ABOVE THE DIN OF WAR

Afghans Speak About Their Lives, Their Country, and Their Future—and Why America Should Listen

by Peter Eichstaedt

Pub Date: April 1st, 2013
ISBN: 978-1613745151
Publisher: Chicago Review Press

Veteran journalist Eichstaedt (Consuming the Congo: War and Conflict Minerals in the World's Deadliest Place, 2011, etc.) delivers from Afghanistan a dismal report on that country’s continued disintegration and decline and the failure of U.S. efforts to prevent it.

When U.S. and coalition forces entered Afghanistan in 2001 and defeated the brutal Taliban regime, hopes ran high for peace and prosperity. Neither, reports the author, has occurred. Rather, Afghanistan remains a country “crumbling at the edges and collapsing at its core.” Eichstaedt interviewed Afghans from all walks of life: government officials, Taliban leaders, shopkeepers, mullahs, would-be suicide bombers, victims of self-immolation and others.
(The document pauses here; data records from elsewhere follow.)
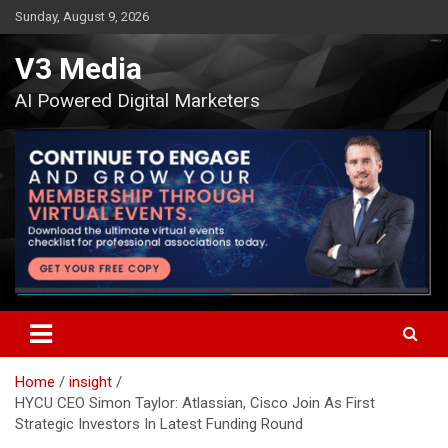
Skip
Sunday, August 9, 2026
to
content
V3 Media
AI Powered Digital Marketers
Home
insight
HYCU CEO Simon Taylor: Atlassian, Cisco Join As First
Strategic Investors In Latest Funding Round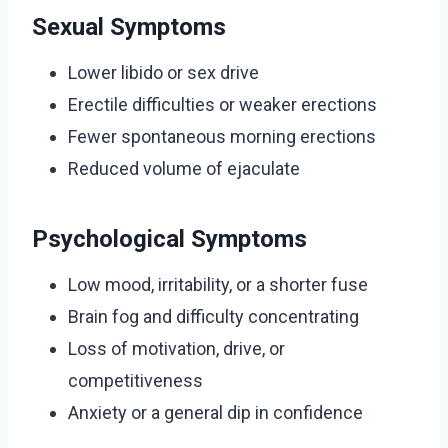
Sexual Symptoms
Lower libido or sex drive
Erectile difficulties or weaker erections
Fewer spontaneous morning erections
Reduced volume of ejaculate
Psychological Symptoms
Low mood, irritability, or a shorter fuse
Brain fog and difficulty concentrating
Loss of motivation, drive, or
competitiveness
Anxiety or a general dip in confidence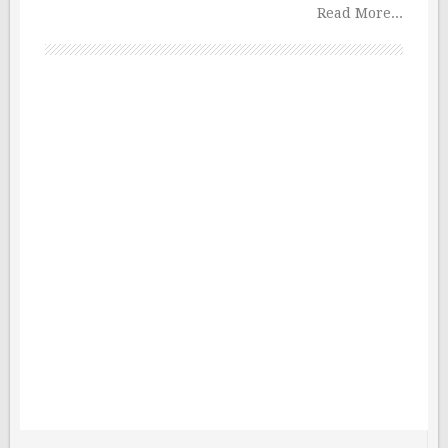
Read More...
Afghanistan remains among the poorest nations of the world, and the Taliban grows stronger as a corrupt government dominated by regional and ethnic warlords does little to aid the Afghan people. Women remain brutally oppressed, and chaos reigns: “The fighting, the death, the destruction was random and it was everywhere.” Eichstaedt places much of the blame for this mess on the U.S. and its strategy of placing military objectives above development. Among the Afghans Eichstaedt interviewed, an ambiguous view of the U.S. emerged. Some feared the planned withdrawal of U.S. forces in 2014 would surely lead to the return of Taliban control and civil war. Yet many others fiercely hated the Americans and other foreign forces, seeing them as occupiers and conquerors under whom Afghan life had only grown worse. While he does discuss possible strategies for improving the situation—a real and sustained development plan coupled with a continued U.S. military presence, for instance—Eichstaedt sees no easy fixes—nor do most of the Afghans he gives voice to in this work of skilled and brutally honest journalism.

Heartbreaking and spellbinding dispatches from a country descending into madness.